In using this particular symbol, McKillen implicates the Vatican, the seat of power for the Catholic Church and its Pope, in the crimes of pedophile priests. Here, the artist couples the keyhole-shape design of the Vatican with the snake that symbolizes not only sin, but pure evil, and unabashedly indicts the church’s patriarchal power structure in the sexual abuse scandal it has yet to adequately address.
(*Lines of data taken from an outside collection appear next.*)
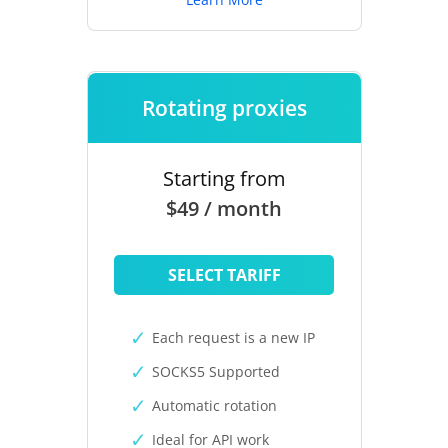
Rotating proxies
Starting from
$49 / month
SELECT TARIFF
Each request is a new IP
SOCKS5 Supported
Automatic rotation
Ideal for API work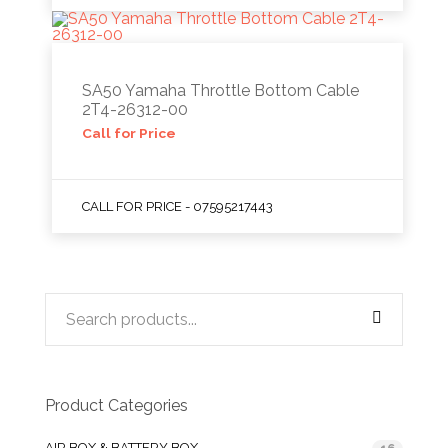
SA50 Yamaha Throttle Bottom Cable
2T4-26312-00
Call for Price
CALL FOR PRICE - 07595217443
Product Categories
AIR BOX & BATTERY BOX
The garments are suspended from the ceiling with clear wire, and no human forms within them. Each one is unique, reflecting endless variations on the ways children have been traumatized by sexual abusers. Collectively, they reference the vast landscape of abuse by Catholic priests, making visible the innocent children they sought to silence.
The exhibition’s third element, comprising 14 framed sets of small objects including cloth pillow-like shapes the artist calls poultices, reflects the artist’s own mourning, not only for the children, but also for her mother, whose Catholic faith was gravely shaken after she learned of the abuse. It's titled Stations of Hope, which references the Stations of the Cross, a Catholic devotion recounting 14 steps on Jesus' journey from condemnation to the tomb.
From 2008 to 2013, while working to engineer her massive confessional, McKillen found herself hand-sewing the soft forms as a means of self-soothing, not certain they would ever serve another function. Along the way, she recognized their resemblance to poultices or bandages, and the way they could be lit to signify individual souls, as well as healing. They’re shown within a small, white cubicle inside the gallery, giving viewers a quiet, intimate space to reflect on not only the exhibition’s themes, but also the questions at its core.